Too many people look down on service work, and too many politicians are delaying passing a living wage.
— Alexandra M. Hunt (@ahunt4congress) March 19, 2021
As a millennial, Hunt said her life experiences have made her particularly aware of what Pennsylvania’s young adults are living through. She talks publicly about her own student debt, and her time working as a stripper in college on platforms like Twitter and TikTok, where she hopes to connect with young voters.
“I decided to be transparent, and I didn’t want to be in a place where anything was being used against me. I did it because I needed the finances,” Hunt said. “And I’m not going to be ashamed of it, and I’m hoping I get to connect with other women or male sex workers out there.”
Hunt said she gives props to her Gen Z volunteers for getting in her ear and telling her to use TikTok to promote the campaign.
“I was a bit stubborn about it at first, but now the algorithm is showing my videos to people who would care about them, and some of the comments and feedback are incredible, things like, ‘Wow, I live in your district,'” she said.

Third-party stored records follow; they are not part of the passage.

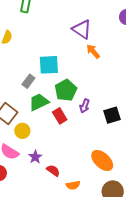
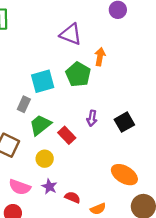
orange arrow: (93, 51) -> (100, 57), moved, turned 63
green pentagon: (66, 90) -> (78, 74), moved
yellow circle: (22, 131) -> (45, 159), moved

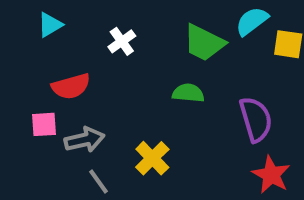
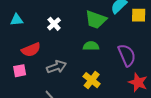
cyan triangle: (50, 25) -> (17, 20), turned 32
gray arrow: (85, 140) -> (56, 67), moved
yellow cross: (152, 158) -> (92, 80), moved

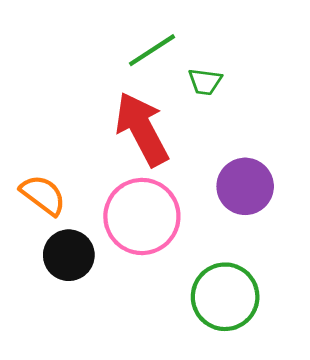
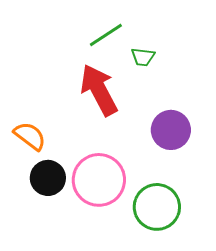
pink circle: (142, 216) -> (99, 180), moved

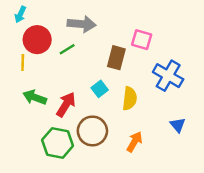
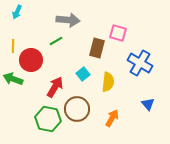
red circle: (37, 40) -> (31, 60), moved
yellow line: (23, 62) -> (13, 46), moved
green arrow: (35, 97) -> (13, 79), moved

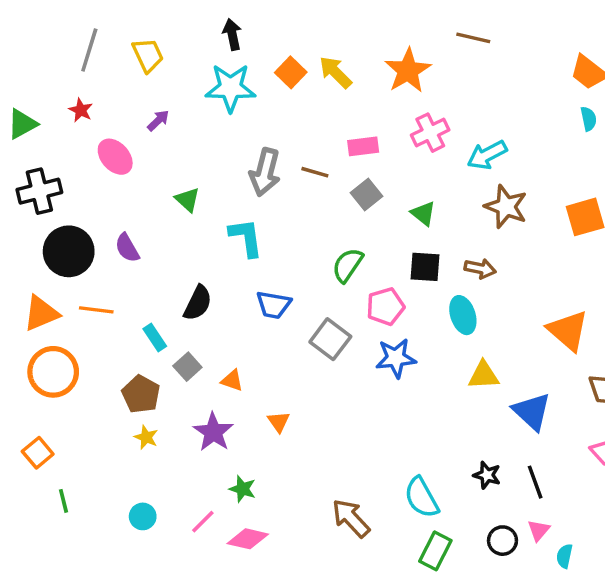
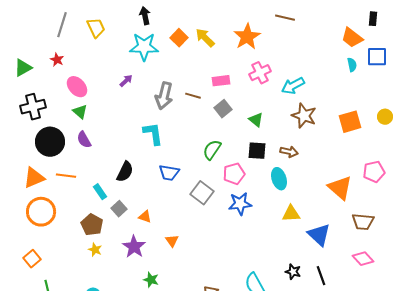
purple arrow: (158, 121) -> (126, 81), moved
green triangle: (187, 200) -> (80, 112), moved

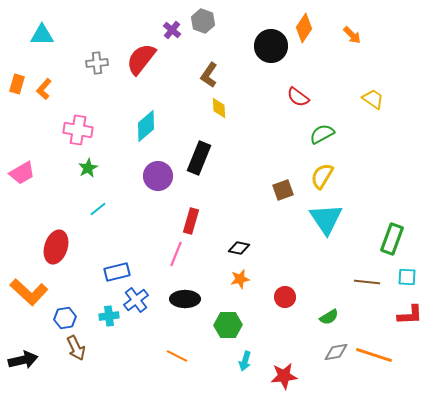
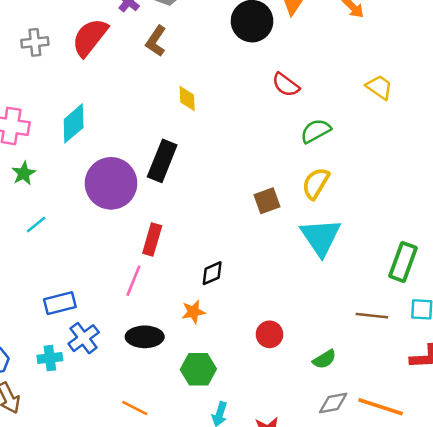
brown L-shape: (209, 75) -> (156, 41), moved
cyan diamond: (146, 126) -> (74, 123), moved
purple circle: (158, 176) -> (111, 183), size x1.4
black diamond: (239, 248) -> (212, 273), turned -35
orange star: (240, 279) -> (193, 312), moved

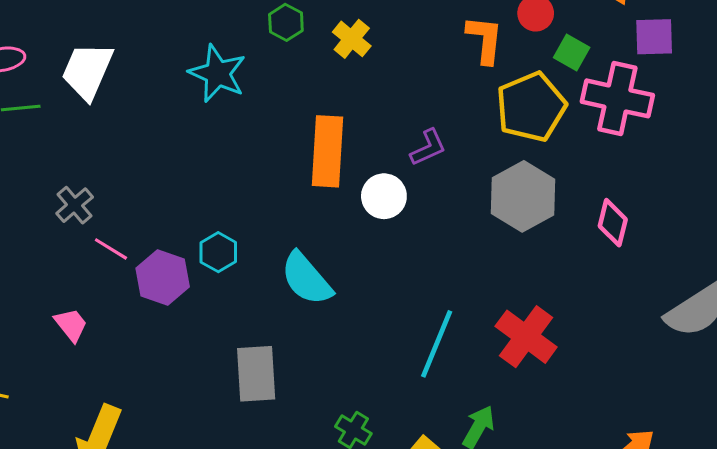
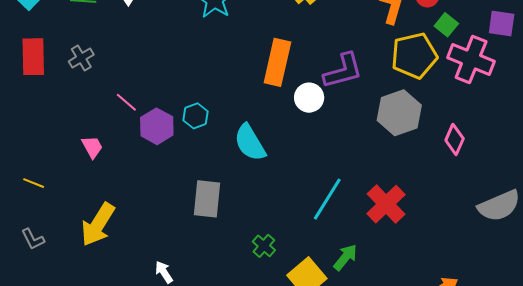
purple L-shape: (428, 148) -> (343, 71), size x1.6
gray cross: (75, 205) -> (81, 58), moved

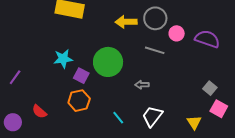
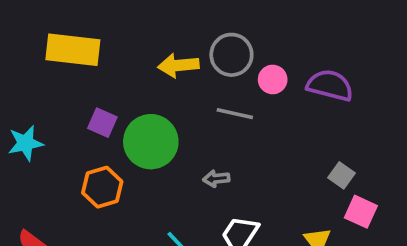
cyan star: (63, 59) -> (26, 143), moved
purple square: (81, 76) -> (102, 123), moved
orange hexagon: (79, 101) -> (102, 187), moved

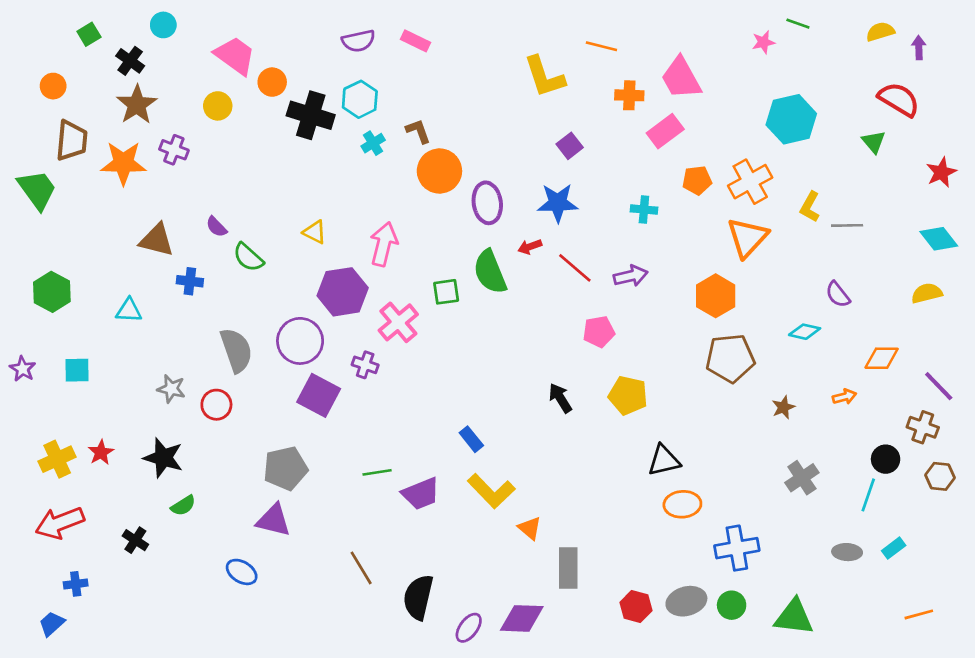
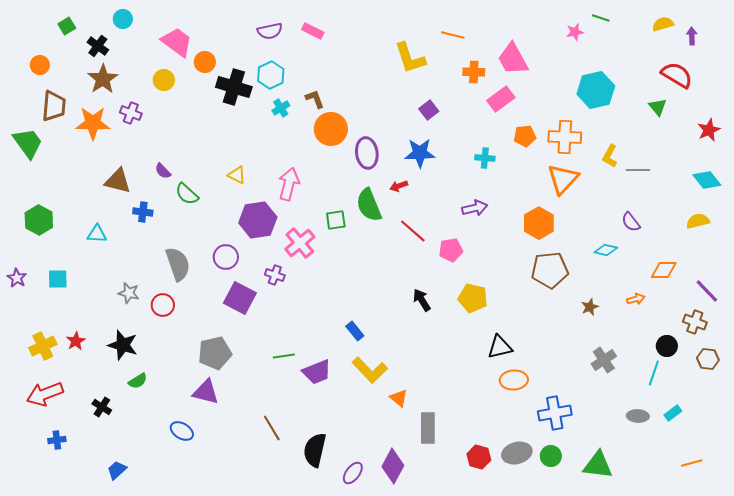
orange cross: (750, 182) -> (565, 137), turned 32
red line: (575, 268) -> (413, 231), moved
purple circle: (300, 341) -> (226, 257), size x0.7
purple diamond: (522, 618) -> (393, 466), turned -64
blue trapezoid: (52, 624) -> (117, 470), moved

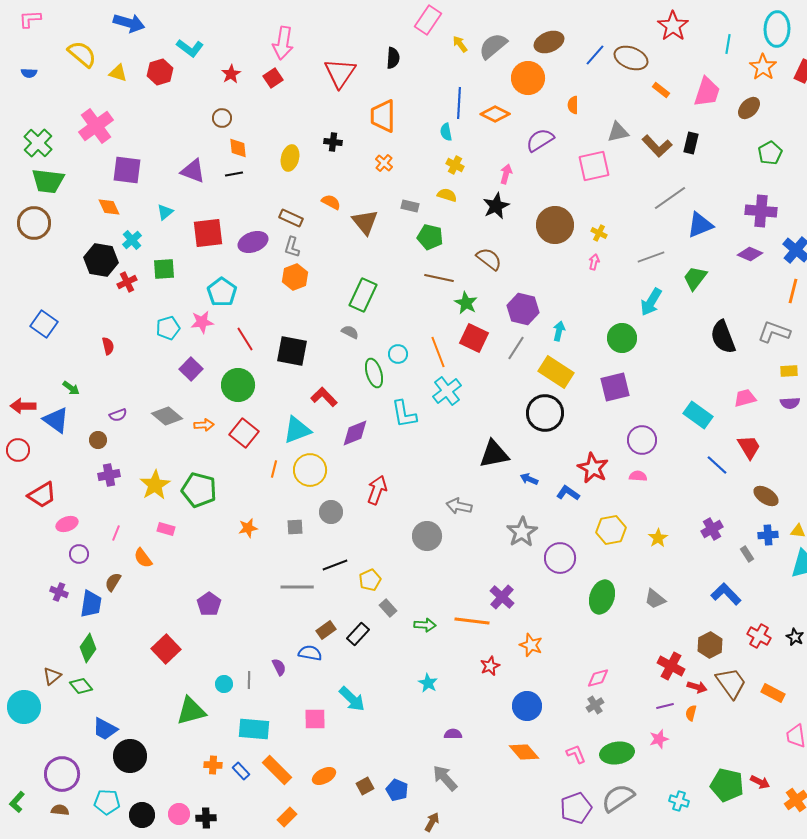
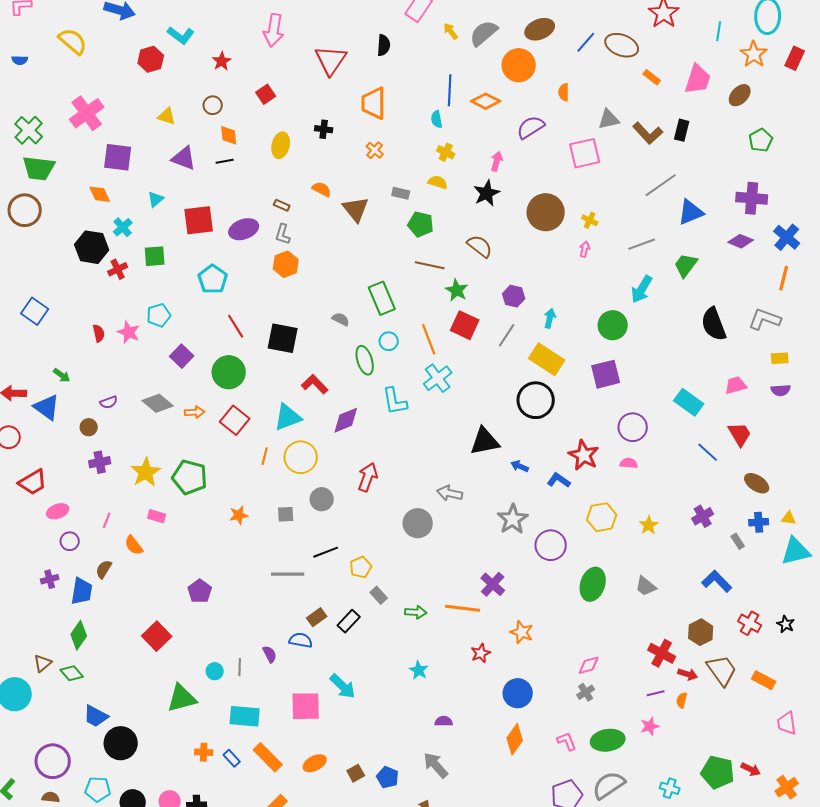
yellow triangle: (118, 73) -> (167, 116), moved
red square: (273, 78) -> (266, 94), moved
brown rectangle: (291, 218) -> (282, 205), size x0.7
green rectangle: (363, 295) -> (382, 298), moved, turned -48
purple hexagon: (523, 309) -> (514, 296), size x0.7
pink star: (202, 322) -> (129, 332), moved, turned 30
purple cross: (59, 592) -> (50, 579), turned -36
pink square: (315, 719) -> (306, 706), size x1.4
orange diamond: (524, 752) -> (515, 739), turned 76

Hunt remains at her full-time job while running her campaign, and she said time management has been key so far, as well as prioritizing her health. She’s hoping to mobilize people who have never voted in the past to do so in 2022, and a large part of that goal is inspiring people or convincing them that things can be different.
If she wins, Hunt aims to bring her past organizing and coalition building skills with her to congress where she said it’s important to “work will all different types of people,” especially as more young people are elected.
“I really think that this is a peaceful revolution thats happening right under our noses,” Hunt said. “Our generation, younger generations, even generations above us are tired of the status quo. We’ve found that what’s currently happening doesn’t help us, and I think we’re out to break the cycle.”